FOGO:
Ele tem estado conosco desde que a humanidade se encontrou pela primeira vez com ele. Ele tem sido um parceiro indispensável, se não sempre confiável em nosso desenvolvimento histórico. Com o fogo nós mantemos um relacionamento rigoroso com uma natureza inconstante: totalmente incontido em um momento e totalmente indisciplinado no momento seguinte. Ele nos traz o calor, mas também queima. Ele mantém à distância o perigo, mas também revela a nossa presença. Convoca para o devaneio poético, mas também nos hipnotiza e nos deslumbra. Às vezes ele nos deixou abandonados, somente para retornar novamente. Dos quatro elementos – terra, fogo, água e ar – o fogo é o irmão ardente. Apesar do seu temperamento tumultuoso, apesar do fato de que é composto não somente de poderes benevolentes, mas também maliciosos, destes quatro “irmãos” elementais, é o fogo que a humanidade sempre foi capaz de identificar melhor. Como nós, o fogo é uma criatura viva. Ele nasce, precisa de alimento e de oxigênio, envelhece e morre.

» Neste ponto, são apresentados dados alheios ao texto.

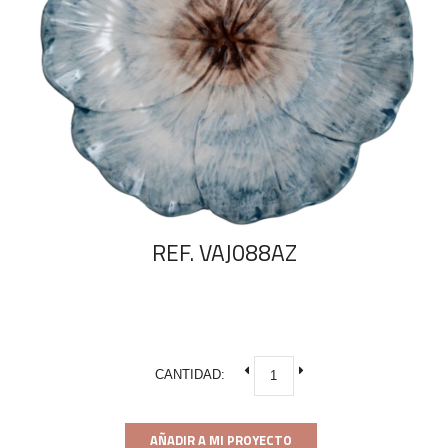
REF. VAJ088AZ
CANTIDAD:
AÑADIR A MI PROYECTO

O fogo é a vida orgânica e, desde o seu encontro original com os seres humanos, muitas vezes se mostrou dependente de nossos “cuidados” para sobreviver. Em troca, ele nos emprestou um pouco do seu poder e serviu como uma ferramenta vital para nós, tanto física, quanto mentalmente. O fogo nos tem trazido não somente proteção, alimento comestível, e ferramentas, mas também iluminação, no sentido epistemológico da palavra. Ao observarem as chamas, ao verem o reflexo nelas, por assim dizer, os seres humanos têm alcançado uma consciência valiosa de si mesmos, como resultado de uma transformação que cria, enquanto outra coisa é destruída ao mesmo tempo (Bachelard, 1996).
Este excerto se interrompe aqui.